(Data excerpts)
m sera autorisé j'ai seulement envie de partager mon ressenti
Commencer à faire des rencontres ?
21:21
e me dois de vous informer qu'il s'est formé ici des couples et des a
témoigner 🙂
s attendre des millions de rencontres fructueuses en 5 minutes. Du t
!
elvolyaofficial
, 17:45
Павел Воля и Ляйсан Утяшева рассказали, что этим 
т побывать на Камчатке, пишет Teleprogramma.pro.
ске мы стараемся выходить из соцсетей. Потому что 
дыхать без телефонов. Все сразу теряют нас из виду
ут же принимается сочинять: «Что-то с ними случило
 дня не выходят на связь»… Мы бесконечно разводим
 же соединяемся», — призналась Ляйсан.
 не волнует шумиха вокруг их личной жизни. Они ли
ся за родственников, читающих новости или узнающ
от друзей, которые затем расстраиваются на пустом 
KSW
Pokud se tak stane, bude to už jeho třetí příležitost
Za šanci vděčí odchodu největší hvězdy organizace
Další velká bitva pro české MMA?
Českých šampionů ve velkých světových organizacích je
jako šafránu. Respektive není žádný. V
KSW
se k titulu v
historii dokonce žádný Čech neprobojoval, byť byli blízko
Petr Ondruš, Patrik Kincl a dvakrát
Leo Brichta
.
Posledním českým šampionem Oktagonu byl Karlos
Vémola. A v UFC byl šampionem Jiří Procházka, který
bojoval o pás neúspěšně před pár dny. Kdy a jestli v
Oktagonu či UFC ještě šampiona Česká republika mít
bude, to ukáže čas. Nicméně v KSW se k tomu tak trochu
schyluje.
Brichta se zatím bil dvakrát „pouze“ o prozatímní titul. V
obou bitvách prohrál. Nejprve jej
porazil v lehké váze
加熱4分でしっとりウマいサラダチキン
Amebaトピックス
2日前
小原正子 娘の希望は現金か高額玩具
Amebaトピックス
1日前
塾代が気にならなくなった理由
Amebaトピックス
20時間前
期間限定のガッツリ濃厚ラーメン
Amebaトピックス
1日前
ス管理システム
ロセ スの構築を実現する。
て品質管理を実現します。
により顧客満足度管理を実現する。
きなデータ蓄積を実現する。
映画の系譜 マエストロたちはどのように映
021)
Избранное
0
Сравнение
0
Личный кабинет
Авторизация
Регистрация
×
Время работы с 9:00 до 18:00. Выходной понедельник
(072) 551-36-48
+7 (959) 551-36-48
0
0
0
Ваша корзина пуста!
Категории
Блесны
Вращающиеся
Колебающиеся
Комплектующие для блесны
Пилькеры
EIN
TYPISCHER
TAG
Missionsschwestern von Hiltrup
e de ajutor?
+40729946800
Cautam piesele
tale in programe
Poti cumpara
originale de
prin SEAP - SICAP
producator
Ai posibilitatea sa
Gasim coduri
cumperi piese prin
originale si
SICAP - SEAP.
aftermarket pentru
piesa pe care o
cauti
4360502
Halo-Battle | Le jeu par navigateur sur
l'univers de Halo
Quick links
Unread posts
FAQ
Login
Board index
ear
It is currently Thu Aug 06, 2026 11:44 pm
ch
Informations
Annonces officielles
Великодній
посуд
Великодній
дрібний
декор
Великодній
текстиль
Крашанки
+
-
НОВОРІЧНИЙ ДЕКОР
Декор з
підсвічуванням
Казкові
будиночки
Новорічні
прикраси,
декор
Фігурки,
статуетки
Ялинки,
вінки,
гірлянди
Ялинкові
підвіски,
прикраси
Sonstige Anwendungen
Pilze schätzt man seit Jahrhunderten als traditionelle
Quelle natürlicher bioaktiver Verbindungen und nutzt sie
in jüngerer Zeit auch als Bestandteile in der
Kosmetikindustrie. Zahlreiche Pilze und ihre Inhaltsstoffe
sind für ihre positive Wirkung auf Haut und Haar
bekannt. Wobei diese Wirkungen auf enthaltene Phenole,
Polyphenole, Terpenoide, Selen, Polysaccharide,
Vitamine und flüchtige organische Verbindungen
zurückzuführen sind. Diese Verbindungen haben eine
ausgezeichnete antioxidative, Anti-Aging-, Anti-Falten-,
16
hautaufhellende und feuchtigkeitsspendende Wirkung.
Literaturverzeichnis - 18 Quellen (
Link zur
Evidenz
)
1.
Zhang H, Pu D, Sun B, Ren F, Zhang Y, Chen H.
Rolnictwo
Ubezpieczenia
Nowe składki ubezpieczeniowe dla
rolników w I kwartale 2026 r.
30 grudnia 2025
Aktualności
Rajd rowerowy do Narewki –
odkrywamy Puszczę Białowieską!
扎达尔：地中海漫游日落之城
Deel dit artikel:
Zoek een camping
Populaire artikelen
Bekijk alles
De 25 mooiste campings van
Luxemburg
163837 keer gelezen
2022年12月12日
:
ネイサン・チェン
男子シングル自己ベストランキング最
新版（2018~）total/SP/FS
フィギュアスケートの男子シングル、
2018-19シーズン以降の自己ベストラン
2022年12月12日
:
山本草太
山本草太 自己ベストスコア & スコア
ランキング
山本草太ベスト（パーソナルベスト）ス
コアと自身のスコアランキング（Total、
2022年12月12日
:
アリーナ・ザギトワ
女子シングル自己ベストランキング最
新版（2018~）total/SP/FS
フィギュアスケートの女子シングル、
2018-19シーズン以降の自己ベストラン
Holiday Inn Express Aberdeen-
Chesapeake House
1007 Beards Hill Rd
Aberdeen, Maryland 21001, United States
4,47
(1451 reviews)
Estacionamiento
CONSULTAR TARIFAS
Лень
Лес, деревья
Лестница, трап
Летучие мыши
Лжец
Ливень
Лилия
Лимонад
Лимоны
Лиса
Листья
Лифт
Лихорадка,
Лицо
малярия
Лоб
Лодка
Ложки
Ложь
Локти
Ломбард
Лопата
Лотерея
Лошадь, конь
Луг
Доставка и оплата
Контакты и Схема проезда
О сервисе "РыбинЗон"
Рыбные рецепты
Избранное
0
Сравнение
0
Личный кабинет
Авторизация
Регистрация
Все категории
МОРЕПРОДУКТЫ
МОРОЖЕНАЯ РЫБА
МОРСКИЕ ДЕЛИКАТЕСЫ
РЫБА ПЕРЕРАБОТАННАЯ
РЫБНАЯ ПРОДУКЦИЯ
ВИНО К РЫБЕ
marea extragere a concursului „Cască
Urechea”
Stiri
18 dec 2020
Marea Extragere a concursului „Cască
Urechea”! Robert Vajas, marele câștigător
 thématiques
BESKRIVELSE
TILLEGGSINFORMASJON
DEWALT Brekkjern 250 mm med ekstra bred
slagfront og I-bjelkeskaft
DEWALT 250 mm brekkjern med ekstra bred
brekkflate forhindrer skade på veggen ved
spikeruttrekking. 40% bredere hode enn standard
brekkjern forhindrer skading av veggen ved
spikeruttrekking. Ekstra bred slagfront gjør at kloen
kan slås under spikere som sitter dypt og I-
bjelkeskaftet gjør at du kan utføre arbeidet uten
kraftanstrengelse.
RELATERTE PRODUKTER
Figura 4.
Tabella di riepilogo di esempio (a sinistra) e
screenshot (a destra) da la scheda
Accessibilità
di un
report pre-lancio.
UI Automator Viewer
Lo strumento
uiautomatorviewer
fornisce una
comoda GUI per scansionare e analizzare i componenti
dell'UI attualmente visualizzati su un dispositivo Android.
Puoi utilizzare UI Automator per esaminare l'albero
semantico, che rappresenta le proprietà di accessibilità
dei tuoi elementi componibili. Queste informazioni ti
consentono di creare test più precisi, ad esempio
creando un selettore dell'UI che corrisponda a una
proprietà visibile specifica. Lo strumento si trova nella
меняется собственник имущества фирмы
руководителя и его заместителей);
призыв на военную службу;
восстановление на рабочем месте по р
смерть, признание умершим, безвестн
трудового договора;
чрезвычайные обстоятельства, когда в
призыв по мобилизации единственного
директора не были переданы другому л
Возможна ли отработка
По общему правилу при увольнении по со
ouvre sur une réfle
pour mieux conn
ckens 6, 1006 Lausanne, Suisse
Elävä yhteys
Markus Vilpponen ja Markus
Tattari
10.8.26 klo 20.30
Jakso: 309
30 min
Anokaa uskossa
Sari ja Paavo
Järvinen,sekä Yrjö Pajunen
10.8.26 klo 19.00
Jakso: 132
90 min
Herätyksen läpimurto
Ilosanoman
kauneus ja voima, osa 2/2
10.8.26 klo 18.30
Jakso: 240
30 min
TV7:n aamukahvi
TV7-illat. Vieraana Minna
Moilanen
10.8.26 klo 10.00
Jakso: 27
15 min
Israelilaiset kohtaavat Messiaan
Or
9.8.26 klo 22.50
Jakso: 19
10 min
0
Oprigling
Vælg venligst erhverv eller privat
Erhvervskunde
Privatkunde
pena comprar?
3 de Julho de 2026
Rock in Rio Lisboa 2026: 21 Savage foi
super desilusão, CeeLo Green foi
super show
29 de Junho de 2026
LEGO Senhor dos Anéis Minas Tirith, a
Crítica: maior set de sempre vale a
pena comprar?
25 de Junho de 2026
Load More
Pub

__Your task__:
Reproduce only the lines above spanning from the line containing "se k titulu v" through the line containing "in jüngerer Zeit auch als Bestandteile in der", word for word.

__Result below__:
se k titulu v
historii dokonce žádný Čech neprobojoval, byť byli blízko
Petr Ondruš, Patrik Kincl a dvakrát
Leo Brichta
.
Posledním českým šampionem Oktagonu byl Karlos
Vémola. A v UFC byl šampionem Jiří Procházka, který
bojoval o pás neúspěšně před pár dny. Kdy a jestli v
Oktagonu či UFC ještě šampiona Česká republika mít
bude, to ukáže čas. Nicméně v KSW se k tomu tak trochu
schyluje.
Brichta se zatím bil dvakrát „pouze“ o prozatímní titul. V
obou bitvách prohrál. Nejprve jej
porazil v lehké váze
加熱4分でしっとりウマいサラダチキン
Amebaトピックス
2日前
小原正子 娘の希望は現金か高額玩具
Amebaトピックス
1日前
塾代が気にならなくなった理由
Amebaトピックス
20時間前
期間限定のガッツリ濃厚ラーメン
Amebaトピックス
1日前
ス管理システム
ロセ スの構築を実現する。
て品質管理を実現します。
により顧客満足度管理を実現する。
きなデータ蓄積を実現する。
映画の系譜 マエストロたちはどのように映
021)
Избранное
0
Сравнение
0
Личный кабинет
Авторизация
Регистрация
×
Время работы с 9:00 до 18:00. Выходной понедельник
(072) 551-36-48
+7 (959) 551-36-48
0
0
0
Ваша корзина пуста!
Категории
Блесны
Вращающиеся
Колебающиеся
Комплектующие для блесны
Пилькеры
EIN
TYPISCHER
TAG
Missionsschwestern von Hiltrup
e de ajutor?
+40729946800
Cautam piesele
tale in programe
Poti cumpara
originale de
prin SEAP - SICAP
producator
Ai posibilitatea sa
Gasim coduri
cumperi piese prin
originale si
SICAP - SEAP.
aftermarket pentru
piesa pe care o
cauti
4360502
Halo-Battle | Le jeu par navigateur sur
l'univers de Halo
Quick links
Unread posts
FAQ
Login
Board index
ear
It is currently Thu Aug 06, 2026 11:44 pm
ch
Informations
Annonces officielles
Великодній
посуд
Великодній
дрібний
декор
Великодній
текстиль
Крашанки
+
-
НОВОРІЧНИЙ ДЕКОР
Декор з
підсвічуванням
Казкові
будиночки
Новорічні
прикраси,
декор
Фігурки,
статуетки
Ялинки,
вінки,
гірлянди
Ялинкові
підвіски,
прикраси
Sonstige Anwendungen
Pilze schätzt man seit Jahrhunderten als traditionelle
Quelle natürlicher bioaktiver Verbindungen und nutzt sie
in jüngerer Zeit auch als Bestandteile in der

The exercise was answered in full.